Quickly jump to different sections of your calendar by clicking on a date. On the upper right corner, there are tabs to switch between day, week, month, the next four days, and agenda views. The main area shows the current view.
The top of the screen has links to other Google services you’ve registered for, so you could schedule an event and check the related spreadsheet in Google Drive or fire off a quick email from Gmail.
The left side of the screen lets you manage shared calendars and contacts, and the top of the screen offers a Google search of your calendars, so you can quickly find events by keyword search.
Adding Events
To add an event, you just need to click on a day in month view or an hour in day or week views.
A dialog box points to the day or time and lets you quickly schedule the event.
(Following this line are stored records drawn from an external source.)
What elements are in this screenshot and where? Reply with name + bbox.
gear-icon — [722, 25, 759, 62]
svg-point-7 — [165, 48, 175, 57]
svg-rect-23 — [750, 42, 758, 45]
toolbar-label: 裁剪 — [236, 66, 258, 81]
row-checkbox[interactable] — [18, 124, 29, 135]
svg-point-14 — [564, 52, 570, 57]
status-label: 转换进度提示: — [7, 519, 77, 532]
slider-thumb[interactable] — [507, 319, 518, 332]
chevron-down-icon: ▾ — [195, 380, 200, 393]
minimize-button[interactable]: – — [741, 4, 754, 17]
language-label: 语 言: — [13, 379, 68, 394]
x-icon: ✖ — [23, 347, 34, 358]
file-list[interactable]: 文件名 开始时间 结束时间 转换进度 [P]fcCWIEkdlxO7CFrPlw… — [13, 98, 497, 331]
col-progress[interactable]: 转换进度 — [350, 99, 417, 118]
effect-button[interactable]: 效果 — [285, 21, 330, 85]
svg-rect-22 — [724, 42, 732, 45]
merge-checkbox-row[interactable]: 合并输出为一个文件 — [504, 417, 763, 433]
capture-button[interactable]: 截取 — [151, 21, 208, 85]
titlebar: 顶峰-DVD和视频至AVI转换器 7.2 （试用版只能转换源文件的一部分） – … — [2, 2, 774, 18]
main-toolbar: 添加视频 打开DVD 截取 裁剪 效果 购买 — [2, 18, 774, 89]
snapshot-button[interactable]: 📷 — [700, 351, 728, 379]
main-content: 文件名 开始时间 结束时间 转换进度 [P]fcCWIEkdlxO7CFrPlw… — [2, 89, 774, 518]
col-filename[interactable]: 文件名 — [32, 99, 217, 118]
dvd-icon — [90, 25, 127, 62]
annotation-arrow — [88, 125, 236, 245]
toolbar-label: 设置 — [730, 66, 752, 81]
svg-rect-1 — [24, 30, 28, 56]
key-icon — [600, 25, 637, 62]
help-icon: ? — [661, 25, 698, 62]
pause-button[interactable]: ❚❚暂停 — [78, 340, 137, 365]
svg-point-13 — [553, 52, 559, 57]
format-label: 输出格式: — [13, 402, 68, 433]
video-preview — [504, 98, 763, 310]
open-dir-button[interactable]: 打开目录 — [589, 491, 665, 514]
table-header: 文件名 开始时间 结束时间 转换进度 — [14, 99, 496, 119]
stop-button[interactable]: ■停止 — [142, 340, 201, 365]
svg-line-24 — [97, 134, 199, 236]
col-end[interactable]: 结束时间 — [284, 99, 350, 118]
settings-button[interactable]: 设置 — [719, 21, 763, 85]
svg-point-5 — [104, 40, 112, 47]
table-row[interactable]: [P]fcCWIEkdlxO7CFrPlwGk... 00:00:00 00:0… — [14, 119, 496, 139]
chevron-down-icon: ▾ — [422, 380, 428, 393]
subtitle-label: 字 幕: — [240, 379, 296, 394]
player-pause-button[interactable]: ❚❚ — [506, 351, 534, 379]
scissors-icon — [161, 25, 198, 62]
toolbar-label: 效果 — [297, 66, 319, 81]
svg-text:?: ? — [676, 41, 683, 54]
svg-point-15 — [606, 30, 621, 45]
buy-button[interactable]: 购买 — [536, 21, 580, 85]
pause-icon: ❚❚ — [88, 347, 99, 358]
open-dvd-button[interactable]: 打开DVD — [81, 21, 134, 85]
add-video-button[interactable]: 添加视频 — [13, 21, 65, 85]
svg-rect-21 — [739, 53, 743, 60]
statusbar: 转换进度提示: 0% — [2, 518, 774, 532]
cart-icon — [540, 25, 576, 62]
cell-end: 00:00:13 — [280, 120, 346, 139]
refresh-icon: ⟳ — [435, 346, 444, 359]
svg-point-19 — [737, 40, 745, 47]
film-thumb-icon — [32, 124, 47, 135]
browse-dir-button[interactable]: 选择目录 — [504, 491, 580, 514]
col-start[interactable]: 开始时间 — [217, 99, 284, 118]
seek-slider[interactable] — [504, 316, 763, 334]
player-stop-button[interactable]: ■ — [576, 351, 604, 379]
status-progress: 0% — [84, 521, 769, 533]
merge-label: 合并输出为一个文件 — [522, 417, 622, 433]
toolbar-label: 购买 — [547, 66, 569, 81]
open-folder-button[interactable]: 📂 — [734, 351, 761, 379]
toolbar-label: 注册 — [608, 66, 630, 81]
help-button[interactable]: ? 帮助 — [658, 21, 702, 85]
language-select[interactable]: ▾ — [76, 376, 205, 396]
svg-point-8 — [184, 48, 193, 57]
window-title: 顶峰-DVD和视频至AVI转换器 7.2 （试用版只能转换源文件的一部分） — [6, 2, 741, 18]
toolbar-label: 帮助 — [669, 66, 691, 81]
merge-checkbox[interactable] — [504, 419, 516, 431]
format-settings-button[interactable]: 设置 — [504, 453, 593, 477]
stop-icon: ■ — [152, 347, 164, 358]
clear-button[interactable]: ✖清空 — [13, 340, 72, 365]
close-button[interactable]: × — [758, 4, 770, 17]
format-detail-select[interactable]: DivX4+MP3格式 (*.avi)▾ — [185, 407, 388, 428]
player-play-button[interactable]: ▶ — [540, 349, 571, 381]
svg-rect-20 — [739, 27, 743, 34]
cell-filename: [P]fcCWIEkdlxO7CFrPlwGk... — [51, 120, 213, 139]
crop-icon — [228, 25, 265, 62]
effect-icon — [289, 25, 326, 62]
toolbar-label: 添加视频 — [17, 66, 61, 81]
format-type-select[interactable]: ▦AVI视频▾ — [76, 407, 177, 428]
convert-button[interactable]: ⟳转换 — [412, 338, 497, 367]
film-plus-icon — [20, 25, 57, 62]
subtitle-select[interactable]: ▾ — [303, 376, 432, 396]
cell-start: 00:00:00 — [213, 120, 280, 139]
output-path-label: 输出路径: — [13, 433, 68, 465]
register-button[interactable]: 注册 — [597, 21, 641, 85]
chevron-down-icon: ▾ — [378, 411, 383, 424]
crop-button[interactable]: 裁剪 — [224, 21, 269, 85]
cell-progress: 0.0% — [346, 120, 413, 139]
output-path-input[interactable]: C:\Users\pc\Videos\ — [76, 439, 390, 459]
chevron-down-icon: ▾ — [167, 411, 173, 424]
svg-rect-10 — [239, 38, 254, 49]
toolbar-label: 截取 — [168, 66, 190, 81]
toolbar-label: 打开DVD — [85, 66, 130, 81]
Or you can click on the more details link and add more details. You can also add events from text links on the left.
You can also import a whole calendar full of events at once from your Outlook, iCal, or Yahoo! calendar.
Google Calendar doesn’t sync directly with software like Outlook or iCal, so you’ll have to keep importing events if you use both.
Multiple Calendars
Rather than making categories for events, you can make multiple calendars. Each calendar is accessible within the common interface, but each one can have different management settings. This way you could make a calendar for work, a calendar for home and a calendar for your local bridge club without these worlds colliding.
Events from all your visible calendars will show in the main calendar view, use colour codes to avoid confusion.
Sharing Calendars
This is where Google Calendar really shines. Google Calendar allows you to invite other Google users to share a calendar with you. If you are collaborating with a team of people, this tool is invaluable. This way, all members of a team know when each member is busy. You can also input the location of a meeting so that everyone knows where to go.
Google Calendar also allows you to set permission levels on each individual calendar to control the amount of power you grant to other people. You can allow them to have full access to create and change event details on that specific calendar or set it up so they can only view an event but not edit it.
You can make calendars completely public. This would work well for organizations or education institutions. Anyone can add a public calendar to their calendar and view all the dates on it.
You can share calendars with specific individuals, such as friends, family, or coworkers. This is easiest if you use Gmail because Gmail auto-completes the email address of contacts as you type it.
You can choose to share only times when you’re busy, share read-only access to event details, share the ability to edit events on your calendar or share the ability to manage your calendar and invite others.
This means your boss may get to see your work calendar, but not your personal calendar. Or perhaps the cycling club members could see and edit cycling dates, and they could tell when you were busy on your personal calendar without seeing any details.
Reminders
Google Calendar can send you reminders of events. When you schedule events, you can send an email to the attendees to invite them to attend. The email contains the event in .ics format, so they can import the details into iCal, Outlook, or other calendar tools.
Integration With Other Services
Gmail messages detect events in messages and offer to schedule those events on Google Calendar.
You can publish public calendars to your Web site, so that even people without Google Calendar can read your events. Google Calendar is also available as part of GSuite.